Kildare are another example, with the Lilywhites performing brilliant in Division 2A at the moment.
Despite the good work that is being done, it is also fair to say that none of those counties mentioned have managed to challenge the established elite. The top tier of teams is well established in hurling circles, something that looks unlikely to change any time soon.
Donal Óg Cusack questions GAA attitude to hurling
Jarlath Burns will be the latest name tasked with growing both codes in this country, with the Armagh man set to begin his term as GAA President in 2024.
However, some are already concerned that he will neglect hurling in favour of Gaelic football.
Speaking on Allianz League Sunday, Donal Óg Cusack questioned Burns' desire to bring hurling forward during his presidency. He also said that the failure to establish new counties among the elite in the sport is on the biggest failings in the GAA.
We all know that the game at the top level needs more teams. It's something not to be proud of, the amount of counties that have won the Liam MacCarthy...
You'd have to question, in terms of the Association, where hurling stands. We've seen an All-Ireland quarter-final last year played on Saturday lunchtime when nobody could see it.
We have the presidents of [Jarlath Burns] over the last while. From the interviews I've seen, there has been nothing about hurling. Where is the director of hurling in Croke Park? I think all of those things tell a tale.
You'd have to bring into question the structure that we are using at the moment? Does there need to be positive discrimination towards these teams and give them extra credit for what they are achieving? For the likes of Kildare and so on, should there be extra money going in there? Absolutely.
I'd question whether it should be going in there outside of the current county board structure.
For example, look at Kerry. Kerry call themselves a great GAA county. Are they a great GAA county, or great football county? Hurling is part of the GAA and they've won only one All-Ireland since the GAA is in existence. We're coming up on the 150th anniversary and they won't be winning any more before then.
All of those are much deeper questions we have around hurling in the Association. I do hurling has been much better to the GAA than the GAA has been to hurling...
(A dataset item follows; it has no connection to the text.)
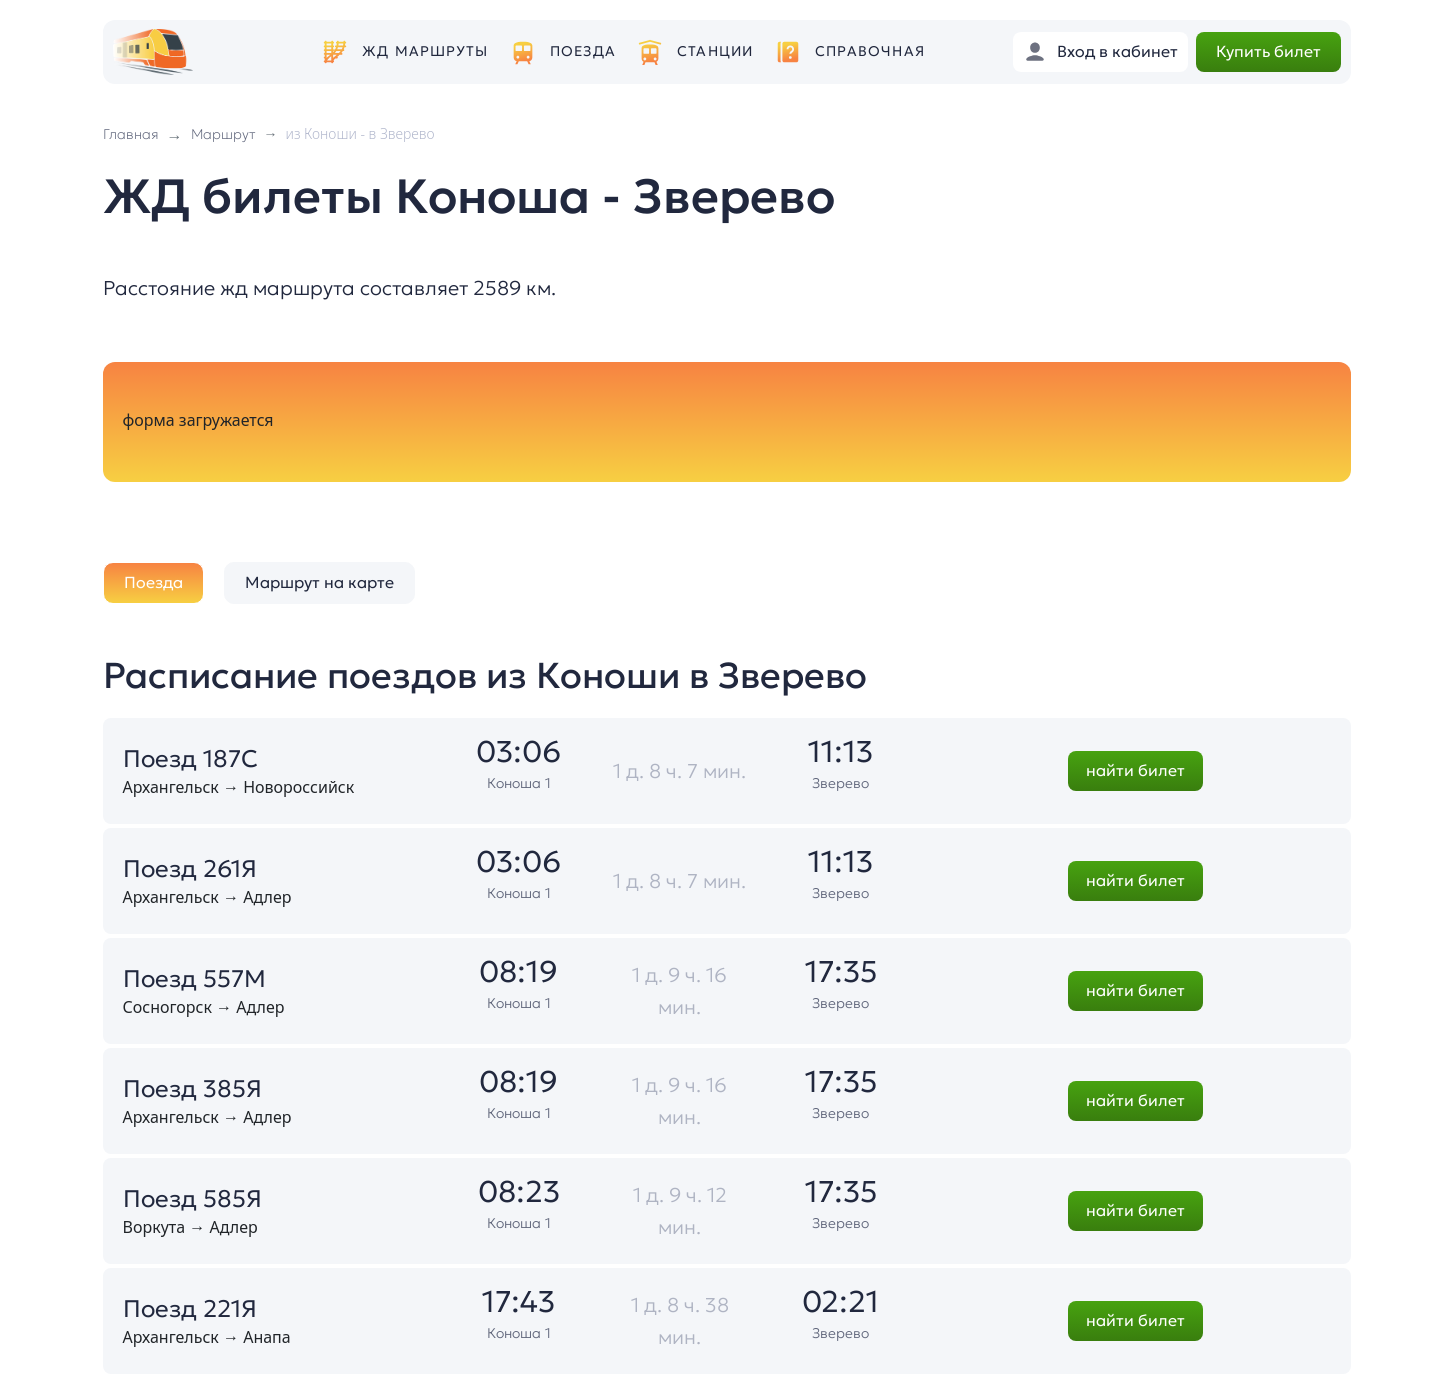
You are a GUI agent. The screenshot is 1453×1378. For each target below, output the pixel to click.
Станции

What I've said was, if you look at the interviews [Burns] has given, look at how many times he has mentioned hurling. We can BS and be a yes man if we want, but that's the reality. Everything I'm talking about there are facts.
It is far too early to know what effect Jarlath Burns will have on hurling during his presidency, but it seems that Donal Óg Cusack is already very sceptical that he will bring about any real change.
Growing the small ball outside of the traditional strongholds should certainly be seen as a priority by the GAA.